In this section, the authors discuss the datasets and preprocessing methods used for training and validating their proposed EEG emotion recognition model, ERTNet. They utilized the DEAP and SEED-V datasets, which capture emotional responses through EEG signals elicited by various stimuli. The DEAP dataset comprises 32 EEG leads and other physiological signals, while the SEED-V dataset includes recordings from 16 subjects categorized into five emotional states. Preprocessing steps included band-pass filtering, artifact removal, and segmentation into non-repetitive 4-second segments. The authors highlight that the choice of convolutional kernel lengths significantly impacts model performance, with larger kernels (length 64) being optimal for DEAP and smaller kernels (length 14) for SEED-V, reflecting differences in preprocessing and data quality.

The authors present experimental results demonstrating that ERTNet outperforms traditional CNN and LSTM models in both subject-dependent and subject-independent settings.
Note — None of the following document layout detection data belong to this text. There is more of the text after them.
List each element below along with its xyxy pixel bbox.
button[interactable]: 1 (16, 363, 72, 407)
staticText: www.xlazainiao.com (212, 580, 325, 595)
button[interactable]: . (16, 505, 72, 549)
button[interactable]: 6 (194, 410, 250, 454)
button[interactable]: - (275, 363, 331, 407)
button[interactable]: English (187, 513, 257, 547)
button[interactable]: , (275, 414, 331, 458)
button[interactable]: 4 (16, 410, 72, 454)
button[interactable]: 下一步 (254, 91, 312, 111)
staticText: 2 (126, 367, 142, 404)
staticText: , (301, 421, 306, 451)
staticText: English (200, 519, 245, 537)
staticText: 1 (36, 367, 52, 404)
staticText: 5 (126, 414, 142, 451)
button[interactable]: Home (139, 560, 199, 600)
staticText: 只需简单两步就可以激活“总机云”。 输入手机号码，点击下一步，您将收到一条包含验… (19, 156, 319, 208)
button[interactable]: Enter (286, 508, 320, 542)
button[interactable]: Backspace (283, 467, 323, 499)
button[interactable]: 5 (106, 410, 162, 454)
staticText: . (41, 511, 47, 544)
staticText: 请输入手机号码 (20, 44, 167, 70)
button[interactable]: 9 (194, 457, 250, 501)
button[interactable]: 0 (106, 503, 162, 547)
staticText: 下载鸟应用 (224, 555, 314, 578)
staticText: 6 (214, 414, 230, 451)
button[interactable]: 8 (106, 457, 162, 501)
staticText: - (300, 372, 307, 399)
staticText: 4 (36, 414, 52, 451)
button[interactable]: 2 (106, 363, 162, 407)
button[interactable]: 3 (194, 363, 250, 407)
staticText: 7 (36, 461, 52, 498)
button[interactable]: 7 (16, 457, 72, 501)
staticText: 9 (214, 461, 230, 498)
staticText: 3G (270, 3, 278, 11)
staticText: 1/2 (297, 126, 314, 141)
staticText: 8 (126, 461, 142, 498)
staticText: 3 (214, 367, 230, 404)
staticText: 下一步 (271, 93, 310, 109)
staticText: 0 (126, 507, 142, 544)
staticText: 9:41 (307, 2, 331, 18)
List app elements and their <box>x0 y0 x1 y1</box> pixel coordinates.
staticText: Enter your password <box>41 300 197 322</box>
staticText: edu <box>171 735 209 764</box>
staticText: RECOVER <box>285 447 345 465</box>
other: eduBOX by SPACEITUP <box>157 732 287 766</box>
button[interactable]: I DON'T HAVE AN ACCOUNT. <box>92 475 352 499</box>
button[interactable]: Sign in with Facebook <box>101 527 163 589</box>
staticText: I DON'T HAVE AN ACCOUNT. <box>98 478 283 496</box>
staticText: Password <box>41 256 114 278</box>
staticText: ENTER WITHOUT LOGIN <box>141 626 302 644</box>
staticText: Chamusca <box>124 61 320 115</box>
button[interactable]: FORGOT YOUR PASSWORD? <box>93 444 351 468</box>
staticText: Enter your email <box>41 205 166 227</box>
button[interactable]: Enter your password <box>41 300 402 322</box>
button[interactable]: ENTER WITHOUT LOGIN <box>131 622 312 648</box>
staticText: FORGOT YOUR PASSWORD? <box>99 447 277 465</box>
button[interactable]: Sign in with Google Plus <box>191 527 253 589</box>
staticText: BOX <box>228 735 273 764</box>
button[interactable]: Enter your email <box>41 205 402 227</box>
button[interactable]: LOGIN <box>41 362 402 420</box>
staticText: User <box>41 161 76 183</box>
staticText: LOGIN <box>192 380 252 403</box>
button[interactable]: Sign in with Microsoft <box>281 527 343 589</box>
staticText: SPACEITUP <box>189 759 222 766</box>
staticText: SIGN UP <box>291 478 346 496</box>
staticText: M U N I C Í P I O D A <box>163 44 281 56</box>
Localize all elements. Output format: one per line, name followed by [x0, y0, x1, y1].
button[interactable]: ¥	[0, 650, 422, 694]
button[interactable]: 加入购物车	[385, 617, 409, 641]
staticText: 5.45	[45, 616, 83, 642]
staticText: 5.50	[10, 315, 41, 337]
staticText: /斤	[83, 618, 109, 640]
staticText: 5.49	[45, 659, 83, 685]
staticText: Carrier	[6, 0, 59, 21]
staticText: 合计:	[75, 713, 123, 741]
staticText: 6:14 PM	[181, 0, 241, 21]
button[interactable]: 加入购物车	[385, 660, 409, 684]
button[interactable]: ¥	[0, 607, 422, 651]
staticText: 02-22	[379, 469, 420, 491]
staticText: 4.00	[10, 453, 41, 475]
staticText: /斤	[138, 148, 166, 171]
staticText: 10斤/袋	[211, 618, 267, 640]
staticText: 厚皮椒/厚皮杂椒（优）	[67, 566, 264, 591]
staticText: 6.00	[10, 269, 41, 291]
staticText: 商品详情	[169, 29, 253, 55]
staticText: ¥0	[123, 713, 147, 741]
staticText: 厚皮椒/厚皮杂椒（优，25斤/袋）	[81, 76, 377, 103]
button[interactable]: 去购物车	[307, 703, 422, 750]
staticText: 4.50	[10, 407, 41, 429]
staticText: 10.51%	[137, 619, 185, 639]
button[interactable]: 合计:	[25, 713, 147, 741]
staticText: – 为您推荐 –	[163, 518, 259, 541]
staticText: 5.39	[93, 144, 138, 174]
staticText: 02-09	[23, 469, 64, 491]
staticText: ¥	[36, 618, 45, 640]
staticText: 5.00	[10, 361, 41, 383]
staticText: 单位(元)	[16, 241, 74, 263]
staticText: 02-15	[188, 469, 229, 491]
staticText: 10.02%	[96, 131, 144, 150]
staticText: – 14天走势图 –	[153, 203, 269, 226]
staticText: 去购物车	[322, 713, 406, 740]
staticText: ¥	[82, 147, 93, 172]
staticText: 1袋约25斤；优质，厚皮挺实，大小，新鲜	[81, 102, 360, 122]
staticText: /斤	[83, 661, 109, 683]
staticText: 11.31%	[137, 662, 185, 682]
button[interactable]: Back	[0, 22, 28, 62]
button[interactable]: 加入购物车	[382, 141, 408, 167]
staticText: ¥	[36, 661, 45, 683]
Specifically, ERTNet achieved an accuracy of 74.23% on the DEAP dataset and 67.17% on the SEED-V dataset, significantly surpassing baseline models. They emphasize the importance of interpretability in clinical applications, noting that ERTNet’s design allows for better understanding of the model’s decision-making process compared to black-box models. However, they acknowledge limitations, including the small sample sizes of the datasets and the need for validation in diverse clinical settings. The authors conclude that while ERTNet shows promise in EEG emotion recognition, further research is necessary to enhance its generalizability and interpretability.